= Thomas Pell =

American colonist (1608–1669)

Thomas Pell, 1st Lord of Pelham Manor (1608 – September 21, 1669) was an English-born physician who bought the area known as Pelham, New York, as well as land that now includes the eastern Bronx and southern Westchester County, New York, and founded the town of Westchester at the head of navigation on Westchester Creek in 1654.

==Early life==

Coat of Arms of Thomas Pell

Pell was born in Sussex, England in 1608. He was the eldest of two sons born to the former Mary Holland, from Halden in Kent, and the Rev. John Pell, who was from Southwick, Sussex. His younger brother was the mathematician and political agent John Pell.

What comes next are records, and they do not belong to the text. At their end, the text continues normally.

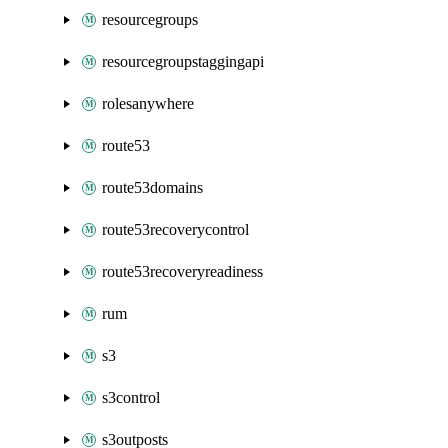
resourcegroups
resourcegroupstaggingapi
rolesanywhere
route53
route53domains
route53recoverycontrol
route53recoveryreadiness
rum
s3
s3control
s3outposts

His father died in 1616 and his mother died the following year.

He studied at Cambridge, but did not finish his course.

==Career==
In the 1630s he emigrated to New England; he lived in Fairfield, Connecticut, as of 1654.

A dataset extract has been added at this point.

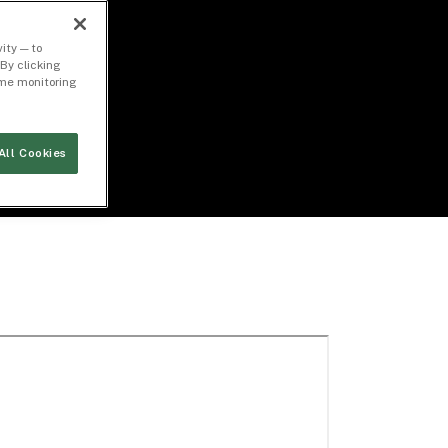
ity — to
By clicking
time monitoring
All Cookies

In 1654, Pell signed a treaty with Chief Wampage and other Siwanoy Indian tribal members that granted him 50000 acre of tribal land, including all or part of what is now the Bronx, and land to the west along Long Island Sound in what is now Westchester County, extending west to the Hutchinson River and north to Mamaroneck. There are no contemporary records of the price he paid for the land, but an 1886 source states that the Siwanoy were paid with "sundry hogshead of Jamaica rum". He named the area Pelham in honor of Pelham Burton, who had been his tutor in England.

Pell was legally challenged by the Dutch courts, who considered the "English were trespassing on Dutch territory". This dispute was finally resolved by Pell in September 1664 when the British Navy, supported by a militia invasion force consisting largely of City Island colonists and led by Pell himself, entered New Amsterdam and forced Peter Stuyvesant, the Dutch Governor of New Netherland, to surrender the colony to the British.

==Personal life==
Pell died on September 21, 1669, in Fairfield, Connecticut. Having no children, he left his estate to a nephew, Sir John Pell (1643–1702), son of Thomas's only brother John. His nephew traveled from England to New York and took up residence as the 2nd Lord of the manor of Pelham.

The Pell family lived in this area until the Revolutionary War and has remained prominent to the present, with family members including U.S. Ambassador Herbert Pell, U.S. Senator Claiborne Pell, and preservationist Stephen Hyatt Pell. Thomas Pell's grandson Philip Pell II built Pelhamdale at Pelham Manor about 1750. The Census of slaves, conducted in the Province of New York in 1755, lists 24 enslaved individuals in Pelham Manor.